■ TASK GOAL ■
Please restate the records below word for word, leaving out every picture.

■ RECORDS PROVIDED ■

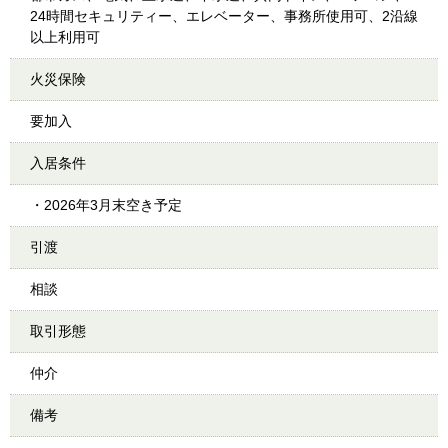
24時間セキュリティー、エレベーター、事務所使用可、2沿線
以上利用可
火災保険
要加入
入居条件
・2026年3月末空き予定
引渡
相談
取引形態
仲介
備考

■ YOUR RESPONSE ■
24時間セキュリティー、エレベーター、事務所使用可、2沿線
以上利用可
火災保険
要加入
入居条件
・2026年3月末空き予定
引渡
相談
取引形態
仲介
備考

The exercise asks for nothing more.